John B. West

From Wikipedia the free encyclopedia

John B. West
July 2005
Born1928 (age 95–96)
Adelaide, Australia
Alma materUniversity of Adelaide
OccupationRespiratory physiologist

Professor John B. West FRCP (born 1928) is a respiratory physiologist who made major research contributions in the area of ventilation-perfusion relationships in the lung. He led a medical research expedition to Mount Everest in 1981, which investigated the influence of altitude and exertion on human physiology.

Early life and education[edit]

West was born in Adelaide, Australia in 1928. He graduated in medicine (M.B.B.S., 1952) from the University of Adelaide, Australia. Subsequently he was awarded M.D. (1959) and D.Sc. (1980) degrees from the same university.

Career[edit]

West worked at Hammersmith Hospital in London in 1960 and received his Ph.D. degree from London University in the same year.

As a physiologist, he joined Sir Edmund Hillary's 1960–61 Silver Hut expedition, a scientific and mountaineering expedition to the Himalayas. After working as a postdoctoral fellow with Hermann Rahn at Buffalo in 1961-62, he returned to London as Director of the Respiratory Research Group at Postgraduate Medical School (1962–1967) and was promoted to University Reader there in 1968.

After sabbatical leave at the NASA Ames Research Center at Moffett Field, California in 1968, he was invited to join the faculty of the new School of Medicine at the University of California at San Diego as professor of medicine and physiology.[citation needed] Since it was first published in 1974, his book Respiratory Physiology: the Essentials (Lippincott Williams & Wilkins) has become the most widely used introductory text in respiratory physiology.[citation needed] It has been translated into at least 17 languages.

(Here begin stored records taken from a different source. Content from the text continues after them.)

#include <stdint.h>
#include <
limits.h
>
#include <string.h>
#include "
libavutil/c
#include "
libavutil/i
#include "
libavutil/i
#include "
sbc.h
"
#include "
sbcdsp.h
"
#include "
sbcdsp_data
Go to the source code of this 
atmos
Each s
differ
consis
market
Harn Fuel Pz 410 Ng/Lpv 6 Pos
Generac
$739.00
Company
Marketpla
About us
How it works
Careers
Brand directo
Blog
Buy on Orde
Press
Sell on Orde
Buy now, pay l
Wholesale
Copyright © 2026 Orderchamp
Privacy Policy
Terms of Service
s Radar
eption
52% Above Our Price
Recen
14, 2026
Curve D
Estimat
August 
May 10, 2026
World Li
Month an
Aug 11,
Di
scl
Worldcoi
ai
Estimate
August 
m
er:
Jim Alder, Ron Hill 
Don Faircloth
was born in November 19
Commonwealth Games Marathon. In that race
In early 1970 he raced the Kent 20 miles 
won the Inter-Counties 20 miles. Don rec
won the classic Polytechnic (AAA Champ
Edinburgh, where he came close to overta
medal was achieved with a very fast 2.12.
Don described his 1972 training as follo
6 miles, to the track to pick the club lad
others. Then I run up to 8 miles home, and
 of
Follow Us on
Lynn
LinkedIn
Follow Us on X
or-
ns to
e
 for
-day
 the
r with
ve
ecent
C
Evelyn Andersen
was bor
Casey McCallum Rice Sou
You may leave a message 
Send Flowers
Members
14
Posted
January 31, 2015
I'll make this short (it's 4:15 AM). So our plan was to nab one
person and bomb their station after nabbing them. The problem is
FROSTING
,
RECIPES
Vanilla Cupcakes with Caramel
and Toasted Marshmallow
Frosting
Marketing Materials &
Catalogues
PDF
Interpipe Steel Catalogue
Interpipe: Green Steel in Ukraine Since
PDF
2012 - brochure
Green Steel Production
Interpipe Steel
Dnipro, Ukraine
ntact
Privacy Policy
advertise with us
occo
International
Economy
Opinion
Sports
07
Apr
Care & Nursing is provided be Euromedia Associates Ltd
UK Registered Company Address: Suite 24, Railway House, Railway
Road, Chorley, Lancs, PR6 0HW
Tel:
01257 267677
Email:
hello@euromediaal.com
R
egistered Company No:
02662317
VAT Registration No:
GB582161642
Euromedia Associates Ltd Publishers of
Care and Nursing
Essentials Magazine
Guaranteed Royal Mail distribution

He was a member of the NIH Cardiovascular and Pulmonary Study Section from 1971–1975, and chairman from 1973–1975; a member of the Physiology Committee of the National Board of Medical Examiners (1973–1976); and a member of the Cardiopulmonary Council of AHA (1977–78).[citation needed]

After election to membership in American Physiological Society in 1970 and to Council in 1981, in 1983 he became president elect, and became the 57th APS President for 1984-85.

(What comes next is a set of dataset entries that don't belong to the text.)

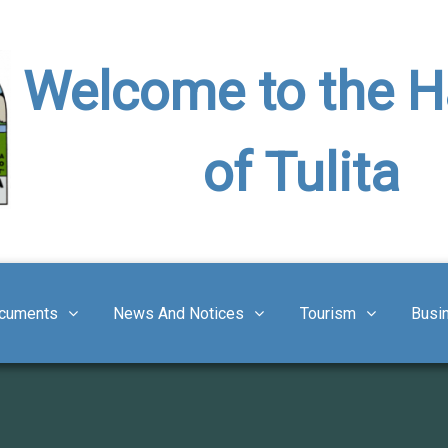
Welcome to the 
of Tulita
cuments
News And Notices
Tourism
Busi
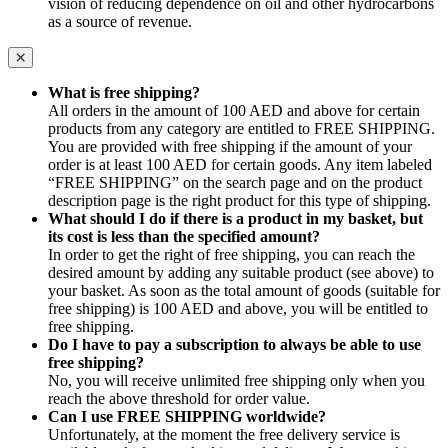
vision of reducing dependence on oil and other hydrocarbons
as a source of revenue.
What is free shipping?
All orders in the amount of 100 AED and above for certain
products from any category are entitled to FREE SHIPPING.
You are provided with free shipping if the amount of your
order is at least 100 AED for certain goods. Any item labeled
“FREE SHIPPING” on the search page and on the product
description page is the right product for this type of shipping.
What should I do if there is a product in my basket, but
its cost is less than the specified amount?
In order to get the right of free shipping, you can reach the
desired amount by adding any suitable product (see above) to
your basket. As soon as the total amount of goods (suitable for
free shipping) is 100 AED and above, you will be entitled to
free shipping.
Do I have to pay a subscription to always be able to use
free shipping?
No, you will receive unlimited free shipping only when you
reach the above threshold for order value.
Can I use FREE SHIPPING worldwide?
Unfortunately, at the moment the free delivery service is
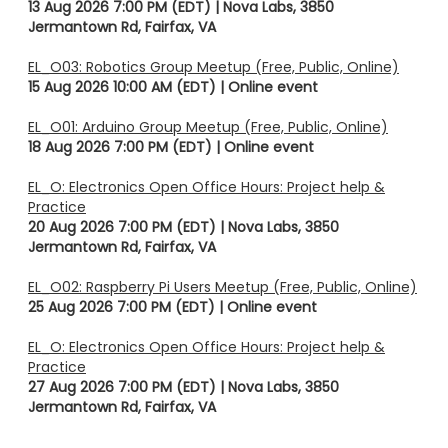
13 Aug 2026 7:00 PM (EDT)
Nova Labs, 3850
Jermantown Rd, Fairfax, VA
EL_O03: Robotics Group Meetup (Free, Public, Online)
15 Aug 2026 10:00 AM (EDT)
Online event
EL_O01: Arduino Group Meetup (Free, Public, Online)
18 Aug 2026 7:00 PM (EDT)
Online event
EL_O: Electronics Open Office Hours: Project help &
Practice
20 Aug 2026 7:00 PM (EDT)
Nova Labs, 3850
Jermantown Rd, Fairfax, VA
EL_O02: Raspberry Pi Users Meetup (Free, Public, Online)
25 Aug 2026 7:00 PM (EDT)
Online event
EL_O: Electronics Open Office Hours: Project help &
Practice
27 Aug 2026 7:00 PM (EDT)
Nova Labs, 3850
Jermantown Rd, Fairfax, VA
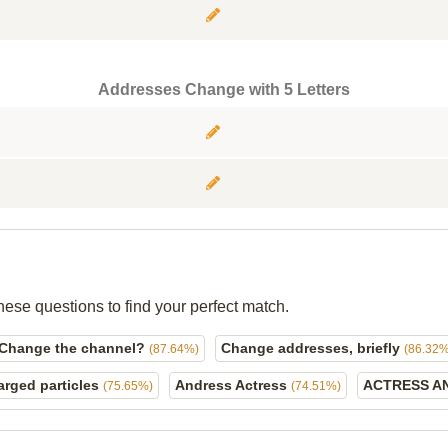
Addresses Change with 5 Letters
hese questions to find your perfect match.
Change the channel?
Change addresses, briefly
(87.64%)
(86.32%
arged particles
Andress Actress
ACTRESS A
(75.65%)
(74.51%)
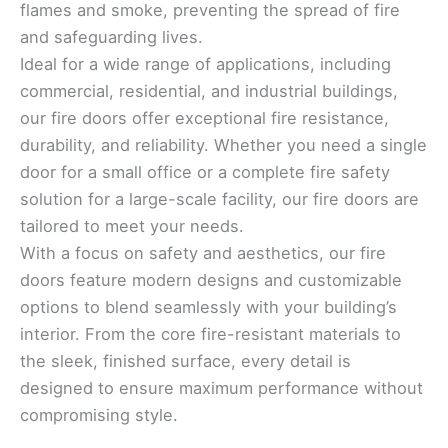
flames and smoke, preventing the spread of fire
and safeguarding lives.
Ideal for a wide range of applications, including
commercial, residential, and industrial buildings,
our fire doors offer exceptional fire resistance,
durability, and reliability. Whether you need a single
door for a small office or a complete fire safety
solution for a large-scale facility, our fire doors are
tailored to meet your needs.
With a focus on safety and aesthetics, our fire
doors feature modern designs and customizable
options to blend seamlessly with your building’s
interior. From the core fire-resistant materials to
the sleek, finished surface, every detail is
designed to ensure maximum performance without
compromising style.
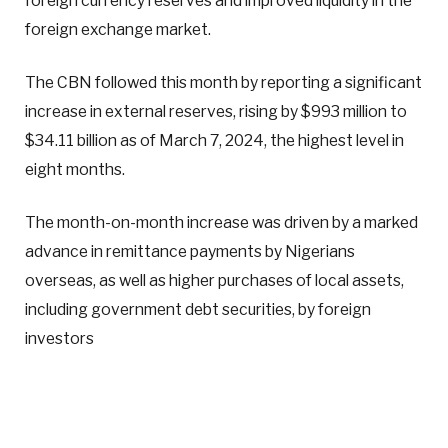
foreign currency reserves and improved liquidity in the
foreign exchange market.
The CBN followed this month by reporting a significant
increase in external reserves, rising by $993 million to
$34.11 billion as of March 7, 2024, the highest level in
eight months.
The month-on-month increase was driven by a marked
advance in remittance payments by Nigerians
overseas, as well as higher purchases of local assets,
including government debt securities, by foreign
investors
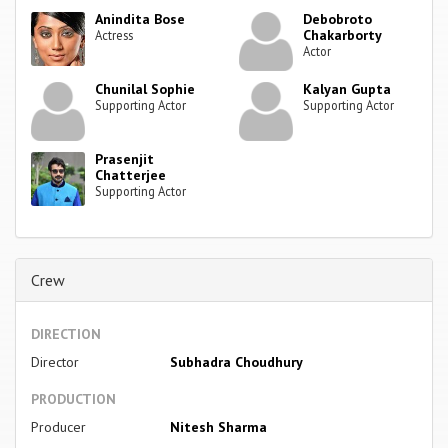
Anindita Bose
Debobroto
Chakarborty
Actress
Actor
Chunilal Sophie
Kalyan Gupta
Supporting Actor
Supporting Actor
Prasenjit
Chatterjee
Supporting Actor
Crew
DIRECTION
Director
Subhadra Choudhury
PRODUCTION
Producer
Nitesh Sharma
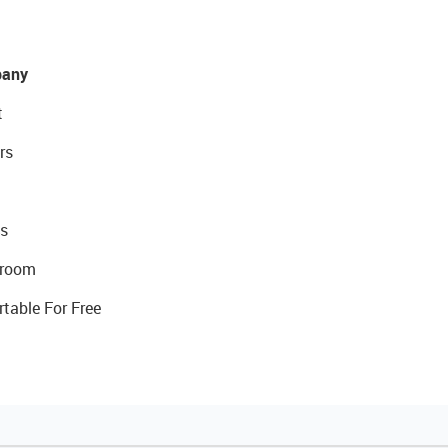
any
t
rs
s
room
rtable For Free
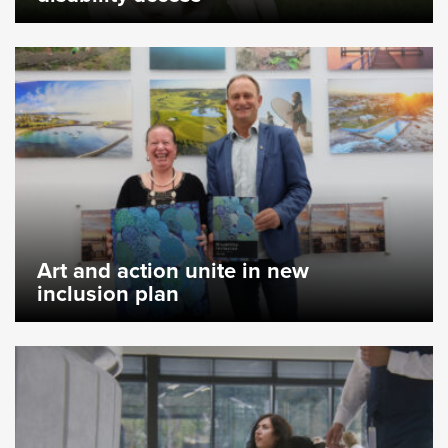
Art and action unite in new
inclusion plan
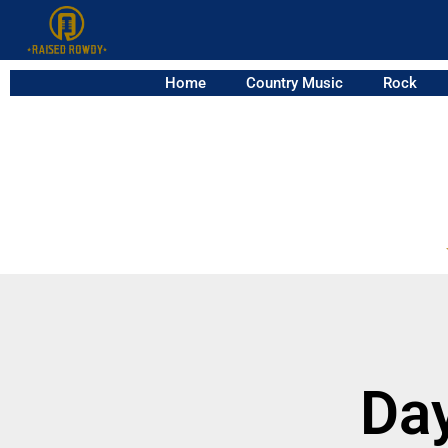
Home
Country Music
Rock
Da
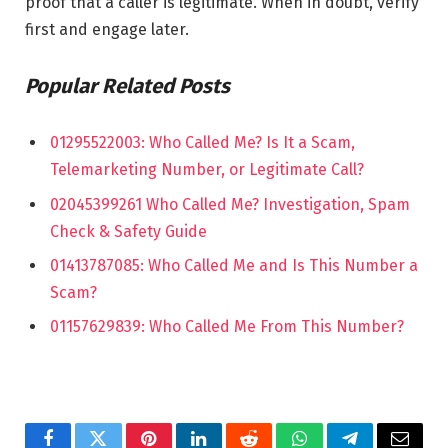
proof that a caller is legitimate. When in doubt, verify
first and engage later.
Popular Related Posts
01295522003: Who Called Me? Is It a Scam,
Telemarketing Number, or Legitimate Call?
02045399261 Who Called Me? Investigation, Spam
Check & Safety Guide
01413787085: Who Called Me and Is This Number a
Scam?
01157629839: Who Called Me From This Number?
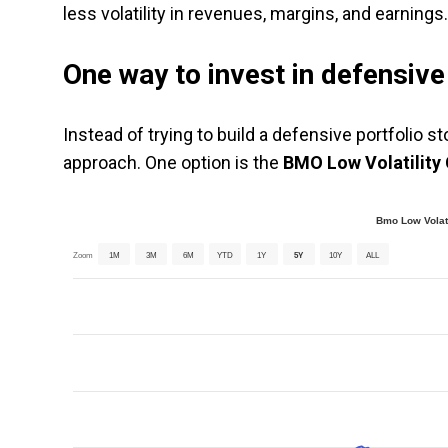
less volatility in revenues, margins, and earnings.
One way to invest in defensiv
Instead of trying to build a defensive portfolio s
approach. One option is the
BMO Low Volatility
Bmo Low Volati
Zoom
1M
3M
6M
YTD
1Y
5Y
10Y
ALL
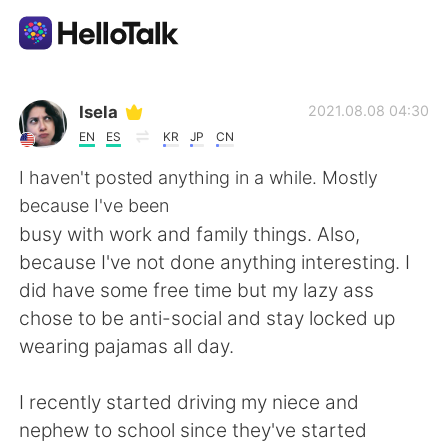
Dil Değişimi Uygulaması
Isela
2021.08.08 04:30
EN
ES
KR
JP
CN
AI Grammar Checker
I haven't posted anything in a while. Mostly
because I've been
Türkçe
busy with work and family things. Also,
because I've not done anything interesting. I
did have some free time but my lazy ass
English
简体中文
chose to be anti-social and stay locked up
wearing pajamas all day.
繁體中文
Español
I recently started driving my niece and
العربية
Français
nephew to school since they've started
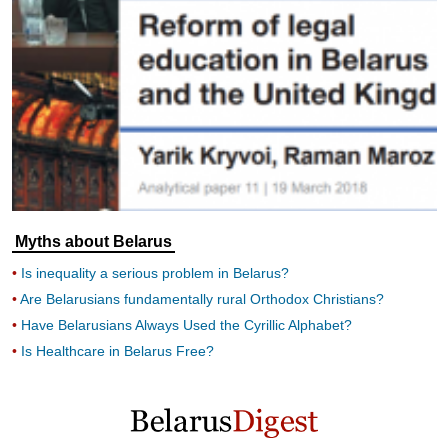
Myths about Belarus
Is inequality a serious problem in Belarus?
Are Belarusians fundamentally rural Orthodox Christians?
Have Belarusians Always Used the Cyrillic Alphabet?
Is Healthcare in Belarus Free?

In 1981, he led the 1981 American Medical Research Expedition to Mount Everest. For NASA he has been chairman of the Science Verification Committee for Spacelab in 1983 and a member of their Advisory Committee on Scientific Uses of Space Station in 1984. Also in that year he served as a member of a NAS Committee on Space Biology.

Awards[edit]

Awards include:

  • Josiah H. Macy, Jr., Foundation Scholar, in 1974
  • Ernst Jung Prize for Medicine in Hamburg, West Germany, in 1977
  • Presidential Citation of the American College of Chest Physicians in 1977
  • Kaiser Award for Excellence in Teaching in 1980
  • University of California, San Diego, Revelle Medal 2018[1]

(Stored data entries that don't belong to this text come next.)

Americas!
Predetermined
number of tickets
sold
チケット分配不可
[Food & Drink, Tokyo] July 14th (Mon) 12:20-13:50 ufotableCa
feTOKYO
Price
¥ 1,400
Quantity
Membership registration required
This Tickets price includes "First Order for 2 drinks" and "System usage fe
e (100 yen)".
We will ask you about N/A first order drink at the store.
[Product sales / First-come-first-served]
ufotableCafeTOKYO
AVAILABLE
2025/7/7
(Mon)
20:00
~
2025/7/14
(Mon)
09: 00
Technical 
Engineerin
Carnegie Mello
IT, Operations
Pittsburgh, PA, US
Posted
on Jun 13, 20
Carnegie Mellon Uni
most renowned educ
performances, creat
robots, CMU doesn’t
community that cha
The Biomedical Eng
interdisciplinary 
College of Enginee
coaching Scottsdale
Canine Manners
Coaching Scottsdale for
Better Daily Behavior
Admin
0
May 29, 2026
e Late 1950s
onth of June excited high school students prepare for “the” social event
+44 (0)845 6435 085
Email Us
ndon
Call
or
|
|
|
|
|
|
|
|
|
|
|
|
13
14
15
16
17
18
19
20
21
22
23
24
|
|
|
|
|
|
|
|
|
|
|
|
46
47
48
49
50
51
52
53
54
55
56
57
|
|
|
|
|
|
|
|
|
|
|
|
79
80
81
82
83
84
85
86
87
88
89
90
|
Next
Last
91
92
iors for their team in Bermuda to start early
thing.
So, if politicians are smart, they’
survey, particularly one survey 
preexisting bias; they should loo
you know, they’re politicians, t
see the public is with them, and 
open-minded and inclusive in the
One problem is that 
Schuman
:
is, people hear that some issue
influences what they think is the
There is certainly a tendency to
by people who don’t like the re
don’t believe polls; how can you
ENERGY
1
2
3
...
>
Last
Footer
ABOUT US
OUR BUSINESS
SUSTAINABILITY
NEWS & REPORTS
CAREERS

He has held nearly twenty endowed lectureships, including

  • the Wiltshire Memorial Lectureship at King's College, London (1971);
  • the Brailsford Robertson Memorial Lectureship at Adelaide University (1978);
  • the Brompton Annual Lectureship at Brompton Hospital, London (1979);
  • the Harveian Lectureship in London (1981);
  • a Centenary Lectureship at Auckland, New Zealand (1983); and
  • Telford Memorial Lectureship at Manchester University in England (1983).